Posted: May 15, 2017 12:55 pm
by Thomas Eshuis
zulumoose wrote:
:nod: pointed out mulitple times, repeatedly ignored.


I think it is my later point that has been missed. Terminal patients going for last-resort quackery frequently believe the treatment has been successful, not because it has been, but because they need to believe it has been. Self-reporting is absolutely worthless as an assessment of actual results.

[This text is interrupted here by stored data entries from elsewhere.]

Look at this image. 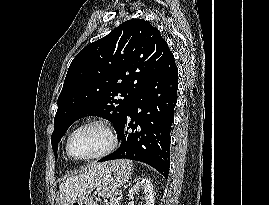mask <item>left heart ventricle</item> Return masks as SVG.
Segmentation results:
<instances>
[{
  "instance_id": "left-heart-ventricle-1",
  "label": "left heart ventricle",
  "mask_w": 269,
  "mask_h": 205,
  "mask_svg": "<svg viewBox=\"0 0 269 205\" xmlns=\"http://www.w3.org/2000/svg\"><path fill=\"white\" fill-rule=\"evenodd\" d=\"M109 145L106 131L91 125L80 129L72 138L71 150L77 157H88L105 150Z\"/></svg>"
}]
</instances>
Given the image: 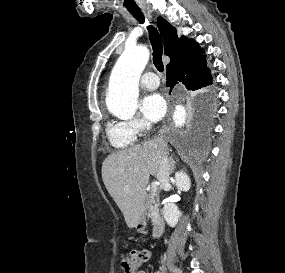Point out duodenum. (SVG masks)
I'll return each instance as SVG.
<instances>
[{"label":"duodenum","mask_w":285,"mask_h":273,"mask_svg":"<svg viewBox=\"0 0 285 273\" xmlns=\"http://www.w3.org/2000/svg\"><path fill=\"white\" fill-rule=\"evenodd\" d=\"M142 224H143V222H140V225H142ZM163 232H164V220L162 219L161 216H159L158 214H155L154 218H153L151 236H152V238H157Z\"/></svg>","instance_id":"obj_1"}]
</instances>
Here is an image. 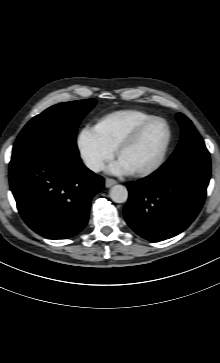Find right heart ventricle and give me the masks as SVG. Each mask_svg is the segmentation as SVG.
<instances>
[{"mask_svg":"<svg viewBox=\"0 0 220 363\" xmlns=\"http://www.w3.org/2000/svg\"><path fill=\"white\" fill-rule=\"evenodd\" d=\"M154 116L136 109H124L101 117L95 129L101 138L112 148L134 127Z\"/></svg>","mask_w":220,"mask_h":363,"instance_id":"right-heart-ventricle-1","label":"right heart ventricle"}]
</instances>
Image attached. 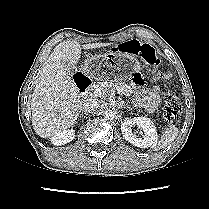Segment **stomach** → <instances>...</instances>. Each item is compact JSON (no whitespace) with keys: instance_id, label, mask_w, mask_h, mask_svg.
I'll use <instances>...</instances> for the list:
<instances>
[{"instance_id":"stomach-1","label":"stomach","mask_w":209,"mask_h":209,"mask_svg":"<svg viewBox=\"0 0 209 209\" xmlns=\"http://www.w3.org/2000/svg\"><path fill=\"white\" fill-rule=\"evenodd\" d=\"M135 69H141V64L135 55L118 52L92 56L84 64V73L92 81L109 82L129 76Z\"/></svg>"}]
</instances>
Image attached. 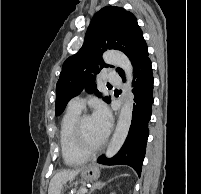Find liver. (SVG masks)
<instances>
[{
  "instance_id": "6515ba94",
  "label": "liver",
  "mask_w": 201,
  "mask_h": 194,
  "mask_svg": "<svg viewBox=\"0 0 201 194\" xmlns=\"http://www.w3.org/2000/svg\"><path fill=\"white\" fill-rule=\"evenodd\" d=\"M82 169L62 170L56 173L50 181L48 194H60L63 185L77 176Z\"/></svg>"
}]
</instances>
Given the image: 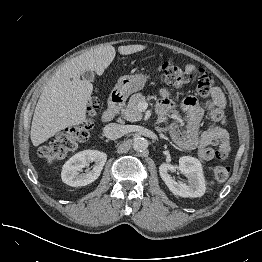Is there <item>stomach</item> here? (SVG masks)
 <instances>
[{"label":"stomach","instance_id":"1","mask_svg":"<svg viewBox=\"0 0 262 262\" xmlns=\"http://www.w3.org/2000/svg\"><path fill=\"white\" fill-rule=\"evenodd\" d=\"M148 77L144 74L124 75L118 79L115 90L121 96L127 97L130 94L144 88Z\"/></svg>","mask_w":262,"mask_h":262}]
</instances>
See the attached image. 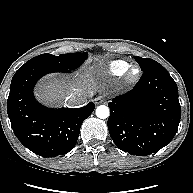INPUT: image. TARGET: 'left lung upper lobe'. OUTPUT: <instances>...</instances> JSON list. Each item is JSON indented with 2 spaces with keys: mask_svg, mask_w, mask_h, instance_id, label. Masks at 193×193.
Returning a JSON list of instances; mask_svg holds the SVG:
<instances>
[{
  "mask_svg": "<svg viewBox=\"0 0 193 193\" xmlns=\"http://www.w3.org/2000/svg\"><path fill=\"white\" fill-rule=\"evenodd\" d=\"M134 59L140 65L142 71L150 69L151 67L156 66L157 64H159L158 62H156V61H154L153 59H150V58L134 57Z\"/></svg>",
  "mask_w": 193,
  "mask_h": 193,
  "instance_id": "obj_1",
  "label": "left lung upper lobe"
}]
</instances>
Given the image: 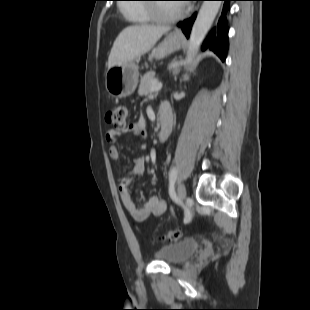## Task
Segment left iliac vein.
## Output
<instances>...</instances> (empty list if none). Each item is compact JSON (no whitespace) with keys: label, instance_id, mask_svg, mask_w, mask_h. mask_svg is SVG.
I'll return each instance as SVG.
<instances>
[{"label":"left iliac vein","instance_id":"4c4485c4","mask_svg":"<svg viewBox=\"0 0 310 310\" xmlns=\"http://www.w3.org/2000/svg\"><path fill=\"white\" fill-rule=\"evenodd\" d=\"M177 195L180 201H184L186 199V189L183 184L178 185Z\"/></svg>","mask_w":310,"mask_h":310}]
</instances>
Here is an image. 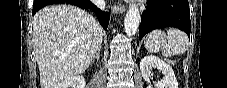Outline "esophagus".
Listing matches in <instances>:
<instances>
[{"mask_svg": "<svg viewBox=\"0 0 227 88\" xmlns=\"http://www.w3.org/2000/svg\"><path fill=\"white\" fill-rule=\"evenodd\" d=\"M111 10L113 13H118V12L123 13L125 11V7L124 5H121V4H114L112 5Z\"/></svg>", "mask_w": 227, "mask_h": 88, "instance_id": "34e87169", "label": "esophagus"}]
</instances>
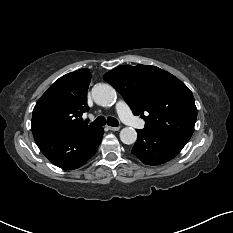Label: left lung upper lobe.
Returning a JSON list of instances; mask_svg holds the SVG:
<instances>
[{"mask_svg": "<svg viewBox=\"0 0 233 233\" xmlns=\"http://www.w3.org/2000/svg\"><path fill=\"white\" fill-rule=\"evenodd\" d=\"M103 78L124 97L135 115L144 118L145 129L191 138L197 109L192 92L178 78L156 66L141 64L118 66Z\"/></svg>", "mask_w": 233, "mask_h": 233, "instance_id": "left-lung-upper-lobe-1", "label": "left lung upper lobe"}]
</instances>
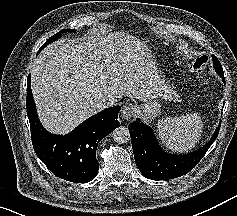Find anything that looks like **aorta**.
<instances>
[{
    "label": "aorta",
    "instance_id": "762f6f07",
    "mask_svg": "<svg viewBox=\"0 0 237 216\" xmlns=\"http://www.w3.org/2000/svg\"><path fill=\"white\" fill-rule=\"evenodd\" d=\"M112 137L118 144L128 143L131 140L129 129L125 126L115 128L112 132Z\"/></svg>",
    "mask_w": 237,
    "mask_h": 216
}]
</instances>
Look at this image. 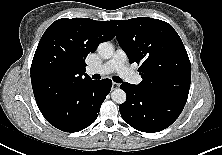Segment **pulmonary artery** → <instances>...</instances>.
Returning <instances> with one entry per match:
<instances>
[{
    "label": "pulmonary artery",
    "instance_id": "pulmonary-artery-1",
    "mask_svg": "<svg viewBox=\"0 0 222 155\" xmlns=\"http://www.w3.org/2000/svg\"><path fill=\"white\" fill-rule=\"evenodd\" d=\"M88 72L90 74L99 73L102 75L117 72L123 79L132 84H138L141 81L140 76L128 67L127 55L121 48L117 49L112 58L106 61L99 68H90Z\"/></svg>",
    "mask_w": 222,
    "mask_h": 155
}]
</instances>
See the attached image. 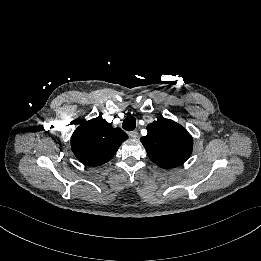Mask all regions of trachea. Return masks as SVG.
Segmentation results:
<instances>
[{"label": "trachea", "mask_w": 261, "mask_h": 261, "mask_svg": "<svg viewBox=\"0 0 261 261\" xmlns=\"http://www.w3.org/2000/svg\"><path fill=\"white\" fill-rule=\"evenodd\" d=\"M122 127L127 131H133L136 127V119L133 116H127L122 123Z\"/></svg>", "instance_id": "1"}]
</instances>
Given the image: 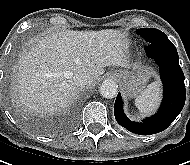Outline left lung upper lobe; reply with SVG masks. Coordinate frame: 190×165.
<instances>
[{
    "instance_id": "left-lung-upper-lobe-1",
    "label": "left lung upper lobe",
    "mask_w": 190,
    "mask_h": 165,
    "mask_svg": "<svg viewBox=\"0 0 190 165\" xmlns=\"http://www.w3.org/2000/svg\"><path fill=\"white\" fill-rule=\"evenodd\" d=\"M136 32L143 37L148 44L154 43L160 39L167 38L166 34L155 28L137 29Z\"/></svg>"
}]
</instances>
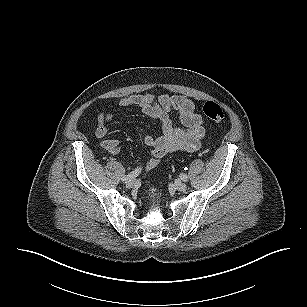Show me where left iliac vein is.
<instances>
[{"mask_svg":"<svg viewBox=\"0 0 307 307\" xmlns=\"http://www.w3.org/2000/svg\"><path fill=\"white\" fill-rule=\"evenodd\" d=\"M171 187L180 192H185L187 190L186 184L181 181H176L174 184L171 185Z\"/></svg>","mask_w":307,"mask_h":307,"instance_id":"1","label":"left iliac vein"}]
</instances>
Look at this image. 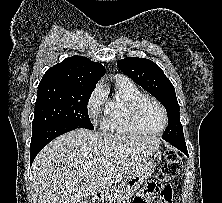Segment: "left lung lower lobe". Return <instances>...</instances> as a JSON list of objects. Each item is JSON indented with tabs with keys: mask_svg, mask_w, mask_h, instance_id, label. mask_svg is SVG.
<instances>
[{
	"mask_svg": "<svg viewBox=\"0 0 222 203\" xmlns=\"http://www.w3.org/2000/svg\"><path fill=\"white\" fill-rule=\"evenodd\" d=\"M169 143L172 144L177 149L181 150L183 153H185L188 156V151H187V147H186L185 141H179V142L171 141Z\"/></svg>",
	"mask_w": 222,
	"mask_h": 203,
	"instance_id": "left-lung-lower-lobe-1",
	"label": "left lung lower lobe"
}]
</instances>
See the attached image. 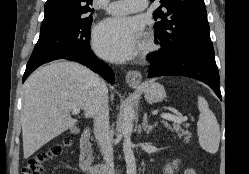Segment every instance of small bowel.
<instances>
[{
  "instance_id": "c3829d8e",
  "label": "small bowel",
  "mask_w": 249,
  "mask_h": 174,
  "mask_svg": "<svg viewBox=\"0 0 249 174\" xmlns=\"http://www.w3.org/2000/svg\"><path fill=\"white\" fill-rule=\"evenodd\" d=\"M184 174H196V172L192 168H187L185 169Z\"/></svg>"
}]
</instances>
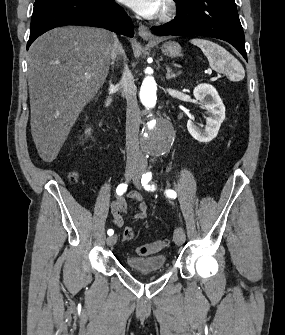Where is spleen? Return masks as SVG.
<instances>
[{
	"mask_svg": "<svg viewBox=\"0 0 285 335\" xmlns=\"http://www.w3.org/2000/svg\"><path fill=\"white\" fill-rule=\"evenodd\" d=\"M190 44L198 46L202 50L203 54L207 56L208 62L215 70V68H220V66H226L227 62H230V54L218 46V44H213V42H208V40H190Z\"/></svg>",
	"mask_w": 285,
	"mask_h": 335,
	"instance_id": "obj_1",
	"label": "spleen"
}]
</instances>
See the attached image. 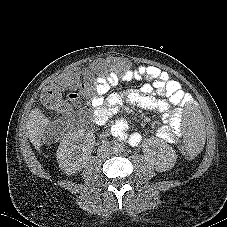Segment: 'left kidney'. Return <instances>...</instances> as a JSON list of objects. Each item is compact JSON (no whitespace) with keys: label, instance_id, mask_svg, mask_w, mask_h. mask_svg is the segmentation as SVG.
I'll list each match as a JSON object with an SVG mask.
<instances>
[{"label":"left kidney","instance_id":"left-kidney-1","mask_svg":"<svg viewBox=\"0 0 227 227\" xmlns=\"http://www.w3.org/2000/svg\"><path fill=\"white\" fill-rule=\"evenodd\" d=\"M144 154L149 165L160 172L171 169L177 160L175 150L167 143L156 138L147 141Z\"/></svg>","mask_w":227,"mask_h":227}]
</instances>
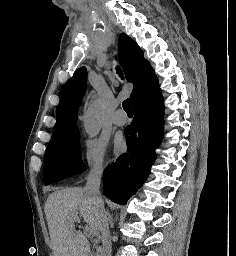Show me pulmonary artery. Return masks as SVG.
<instances>
[{"instance_id": "1", "label": "pulmonary artery", "mask_w": 236, "mask_h": 256, "mask_svg": "<svg viewBox=\"0 0 236 256\" xmlns=\"http://www.w3.org/2000/svg\"><path fill=\"white\" fill-rule=\"evenodd\" d=\"M113 123L117 126H123L126 124L127 120H123V119H120V118H117V117H114L112 119Z\"/></svg>"}]
</instances>
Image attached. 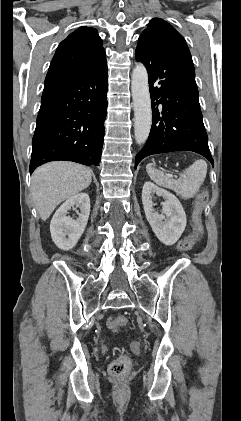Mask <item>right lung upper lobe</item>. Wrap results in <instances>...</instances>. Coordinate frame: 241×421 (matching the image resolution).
<instances>
[{
  "label": "right lung upper lobe",
  "mask_w": 241,
  "mask_h": 421,
  "mask_svg": "<svg viewBox=\"0 0 241 421\" xmlns=\"http://www.w3.org/2000/svg\"><path fill=\"white\" fill-rule=\"evenodd\" d=\"M105 59L97 30L80 27L63 40L51 61L45 83L88 71Z\"/></svg>",
  "instance_id": "obj_1"
}]
</instances>
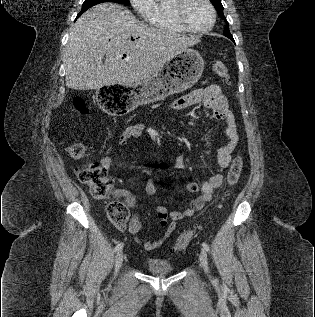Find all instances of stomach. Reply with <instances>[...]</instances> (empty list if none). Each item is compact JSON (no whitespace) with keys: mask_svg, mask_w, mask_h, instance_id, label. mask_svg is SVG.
<instances>
[{"mask_svg":"<svg viewBox=\"0 0 315 317\" xmlns=\"http://www.w3.org/2000/svg\"><path fill=\"white\" fill-rule=\"evenodd\" d=\"M204 60L199 52L185 49L171 58L153 78L137 84H103L99 104L109 114H132L140 105L149 104L185 91L201 77Z\"/></svg>","mask_w":315,"mask_h":317,"instance_id":"stomach-1","label":"stomach"}]
</instances>
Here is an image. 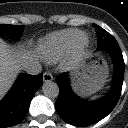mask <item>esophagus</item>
Instances as JSON below:
<instances>
[{
	"instance_id": "obj_1",
	"label": "esophagus",
	"mask_w": 128,
	"mask_h": 128,
	"mask_svg": "<svg viewBox=\"0 0 128 128\" xmlns=\"http://www.w3.org/2000/svg\"><path fill=\"white\" fill-rule=\"evenodd\" d=\"M43 79L44 82H51L53 80V77L50 73H44Z\"/></svg>"
}]
</instances>
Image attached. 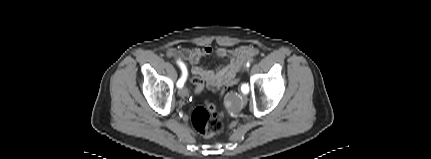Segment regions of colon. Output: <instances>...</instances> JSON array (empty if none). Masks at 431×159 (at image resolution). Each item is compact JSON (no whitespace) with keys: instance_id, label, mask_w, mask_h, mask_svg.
<instances>
[{"instance_id":"colon-1","label":"colon","mask_w":431,"mask_h":159,"mask_svg":"<svg viewBox=\"0 0 431 159\" xmlns=\"http://www.w3.org/2000/svg\"><path fill=\"white\" fill-rule=\"evenodd\" d=\"M240 81L241 75H237V78L222 87V93H224L228 87H231ZM189 83L192 86H196V94H200L204 89V80L201 77H190ZM191 122L194 129L204 137L214 136L223 128V123L219 114L216 112V107H214V104L211 103L210 100H205L204 106H199L194 109L191 116Z\"/></svg>"}]
</instances>
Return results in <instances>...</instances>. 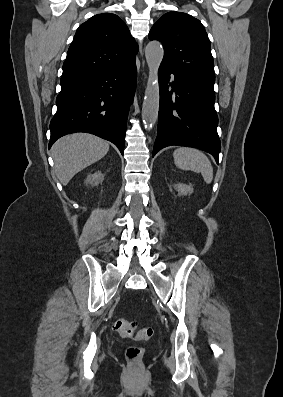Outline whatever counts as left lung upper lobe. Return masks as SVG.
<instances>
[{
	"label": "left lung upper lobe",
	"instance_id": "1",
	"mask_svg": "<svg viewBox=\"0 0 283 397\" xmlns=\"http://www.w3.org/2000/svg\"><path fill=\"white\" fill-rule=\"evenodd\" d=\"M148 37L163 44L161 64L214 91L215 73L210 40L198 19L185 13L168 12L153 25Z\"/></svg>",
	"mask_w": 283,
	"mask_h": 397
}]
</instances>
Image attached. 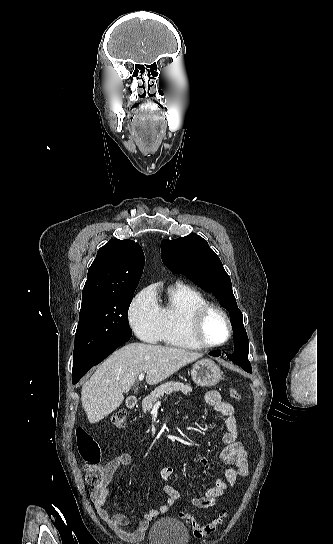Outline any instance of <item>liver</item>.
Wrapping results in <instances>:
<instances>
[{"label":"liver","instance_id":"6515ba94","mask_svg":"<svg viewBox=\"0 0 333 544\" xmlns=\"http://www.w3.org/2000/svg\"><path fill=\"white\" fill-rule=\"evenodd\" d=\"M203 355L185 349L131 343L107 358L83 385L82 406L90 423L115 411L123 402V393L129 392L138 375L146 373V382L155 385L183 366Z\"/></svg>","mask_w":333,"mask_h":544}]
</instances>
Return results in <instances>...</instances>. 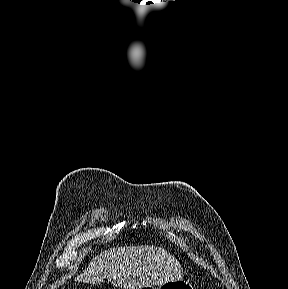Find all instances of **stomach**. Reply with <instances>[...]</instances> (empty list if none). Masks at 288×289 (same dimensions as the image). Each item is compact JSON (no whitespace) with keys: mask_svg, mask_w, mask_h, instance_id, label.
Listing matches in <instances>:
<instances>
[{"mask_svg":"<svg viewBox=\"0 0 288 289\" xmlns=\"http://www.w3.org/2000/svg\"><path fill=\"white\" fill-rule=\"evenodd\" d=\"M146 289H193L192 285L183 279L167 281L159 284L157 288L152 286L146 287Z\"/></svg>","mask_w":288,"mask_h":289,"instance_id":"obj_1","label":"stomach"}]
</instances>
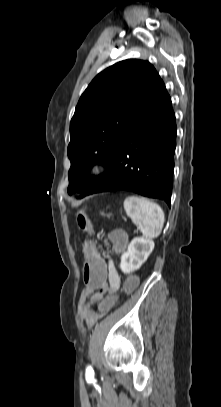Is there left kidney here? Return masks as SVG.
I'll return each mask as SVG.
<instances>
[{
    "label": "left kidney",
    "instance_id": "obj_1",
    "mask_svg": "<svg viewBox=\"0 0 221 407\" xmlns=\"http://www.w3.org/2000/svg\"><path fill=\"white\" fill-rule=\"evenodd\" d=\"M154 245V241L150 238H134L130 242L127 252L121 256L120 268L122 272L129 274L138 270L153 251Z\"/></svg>",
    "mask_w": 221,
    "mask_h": 407
}]
</instances>
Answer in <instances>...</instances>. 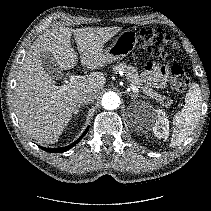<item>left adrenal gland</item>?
Returning a JSON list of instances; mask_svg holds the SVG:
<instances>
[{
  "mask_svg": "<svg viewBox=\"0 0 211 211\" xmlns=\"http://www.w3.org/2000/svg\"><path fill=\"white\" fill-rule=\"evenodd\" d=\"M128 94L132 99H136L138 97L137 94H132V93H128Z\"/></svg>",
  "mask_w": 211,
  "mask_h": 211,
  "instance_id": "left-adrenal-gland-1",
  "label": "left adrenal gland"
}]
</instances>
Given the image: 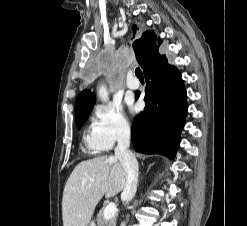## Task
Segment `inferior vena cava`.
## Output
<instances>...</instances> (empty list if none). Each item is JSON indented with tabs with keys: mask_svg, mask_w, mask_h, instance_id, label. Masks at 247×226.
<instances>
[{
	"mask_svg": "<svg viewBox=\"0 0 247 226\" xmlns=\"http://www.w3.org/2000/svg\"><path fill=\"white\" fill-rule=\"evenodd\" d=\"M130 128L124 125L117 132V146L115 158L120 161L126 173V183L122 192L126 204L135 196L138 183V162L135 155L129 150ZM121 226H125L123 222Z\"/></svg>",
	"mask_w": 247,
	"mask_h": 226,
	"instance_id": "inferior-vena-cava-1",
	"label": "inferior vena cava"
}]
</instances>
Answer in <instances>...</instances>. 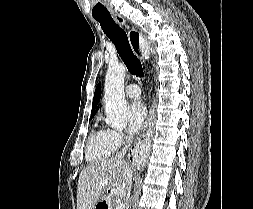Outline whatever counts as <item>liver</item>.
I'll list each match as a JSON object with an SVG mask.
<instances>
[{
  "label": "liver",
  "instance_id": "1",
  "mask_svg": "<svg viewBox=\"0 0 253 209\" xmlns=\"http://www.w3.org/2000/svg\"><path fill=\"white\" fill-rule=\"evenodd\" d=\"M131 168L124 160L116 157L89 164L79 175L77 188V209H94L107 188L113 194L125 196L129 191ZM119 187V192L115 188Z\"/></svg>",
  "mask_w": 253,
  "mask_h": 209
}]
</instances>
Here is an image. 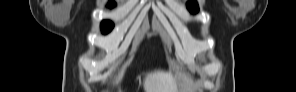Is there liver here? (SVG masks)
Segmentation results:
<instances>
[{"mask_svg":"<svg viewBox=\"0 0 296 92\" xmlns=\"http://www.w3.org/2000/svg\"><path fill=\"white\" fill-rule=\"evenodd\" d=\"M176 75L173 76L170 71L155 70L145 75L143 80V88L145 92H189L191 90V82L188 75L182 72L178 65L175 66ZM177 79H180L182 83L180 86L183 91H178Z\"/></svg>","mask_w":296,"mask_h":92,"instance_id":"liver-1","label":"liver"}]
</instances>
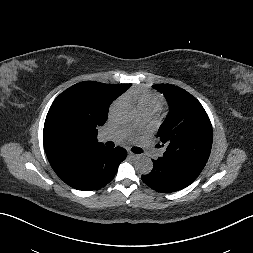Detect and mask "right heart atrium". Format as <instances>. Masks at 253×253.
Masks as SVG:
<instances>
[{
    "instance_id": "obj_1",
    "label": "right heart atrium",
    "mask_w": 253,
    "mask_h": 253,
    "mask_svg": "<svg viewBox=\"0 0 253 253\" xmlns=\"http://www.w3.org/2000/svg\"><path fill=\"white\" fill-rule=\"evenodd\" d=\"M119 101H116L112 104L111 108H110V113H113L114 110L116 109V107L118 106Z\"/></svg>"
}]
</instances>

That's a point myself and others have been trying to make with regards to this study consisting of people who want to be cured, rather than both people pro- and con to the change.

zulumoose wrote:
In fact self-reporting only has value when used to assess what it actually is, which is a change in self reporting. You can ask people what they believe the effectiveness is of a life-coach/motivational speaker, then ask them again just after a course, and a month after that. Chances are they will be sceptical at first, much more positive just after, and a month later probably as sceptical as before if not more so, because they realise the effects were more self-delusion than anything else, and they settled back into old habits almost immediately.

Such a speaker will have no difficulty in obtaining positive results from attendees, he just has to time his requests for comment correctly. Give them enough time to realise the con, and the results might just be negative. Sometimes even the positive results are not real, since some people will immediately settle into old habits, but blame themselves for what they believe to be their failure, and continue to report that the course was good and worthwhile, even though if they were honest with themselves they would realise that everyone else did the same and there were no positive results.